Note There is no command line interface for this app.
Say we have a reference group of sequences, ref_seqs. We want to evaluate each sequence in a set of query sequences to see what their delta JSD values are against the reference set.
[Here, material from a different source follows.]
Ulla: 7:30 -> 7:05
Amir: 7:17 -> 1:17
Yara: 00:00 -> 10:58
These values allow us, for example, to select a sequence that is highly diverged from all sequences in the reference set, or one which is very similar to a sequence in the reference set.
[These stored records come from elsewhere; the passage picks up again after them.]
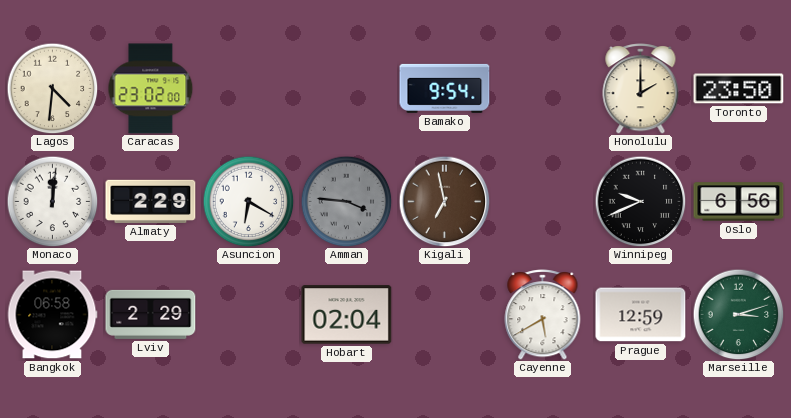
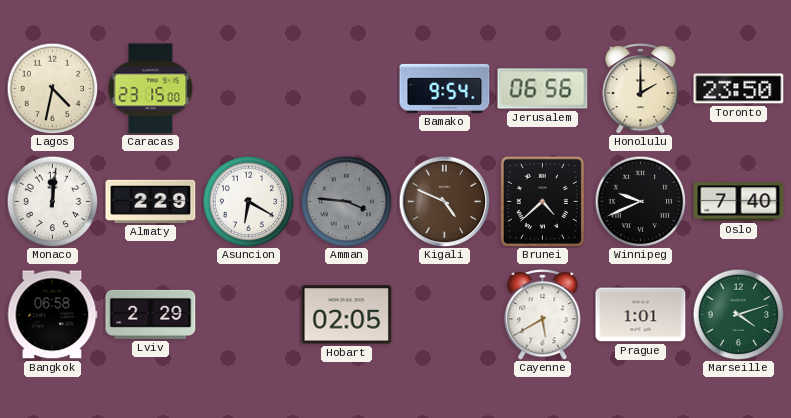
Lagos: 4:31 -> 4:32
Caracas: 23:02 -> 23:15
Jerusalem: none -> 06:56
Kigali: 6:58 -> 4:49
Brunei: none -> 4:38
Oslo: 6:56 -> 7:40
Hobart: 02:04 -> 02:05
Prague: 12:59 -> 1:01
Marseille: 3:12 -> 4:12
For this example, we define ref_seqs as the first 10 sequences in our sample data.
ref_seqs = seqs.take_seqs(seqs.names[:10])
ref_seqs
| 0 | |
| FlyingFox | TGTGGCACAAATGCTCATGCCAGCTCTTTACAGCATGAGAACAGTTTATTATACACTAAA |
| DogFaced | TGTGGCACAAATACTCATGCCAACTCATTACAGCATGAGAACAGCAGTTTATTATACACT |
| FreeTaile | TGTGGCACAGATACTCATGCCAGCTCATTACAGCATGAGAACAGCAGTTTACTACTCACT |
| LittleBro | TGTGGCACAGATACTCATGCCAGCTCATTACAGCATGAGAACAGCAGTTTACTACTCACC |
| TombBat | TGTGGCACAAGTACTCATGCCAGCTCAGTACAGCATGAGAACAGCAGTTTACTACTCACT |
| RoundEare | NGCTCATTANAGCNTGAGAACAGCAGTTTACTGCTCACTGAGGACCAGATGAGTGTGGGA |
| FalseVamp | TGTGGCACAAATACTCATGCCAGCTCATTACAGCATGAGAACAGCAATTTATTACTGACT |
| LeafNose | TGTGGCACAAATACTCATGCCAGCTCTTTACATTATGAGCACAGCAGTTTATTACTCACT |
| Horse | TGTGGCACAAATACTCATGCCAGCTCATTGCAGCATGAGAACAGCAGTTTATTACTCACT |
| Rhino | TGTGGCACGAATACTCATGCCAGCTCATTGCAGCATGAGAACAGCAGTGTATTACTCACT |
10 x {min=2738, median=2783.0, max=2841} dna sequence collection
We define our query group as the remaining sequences.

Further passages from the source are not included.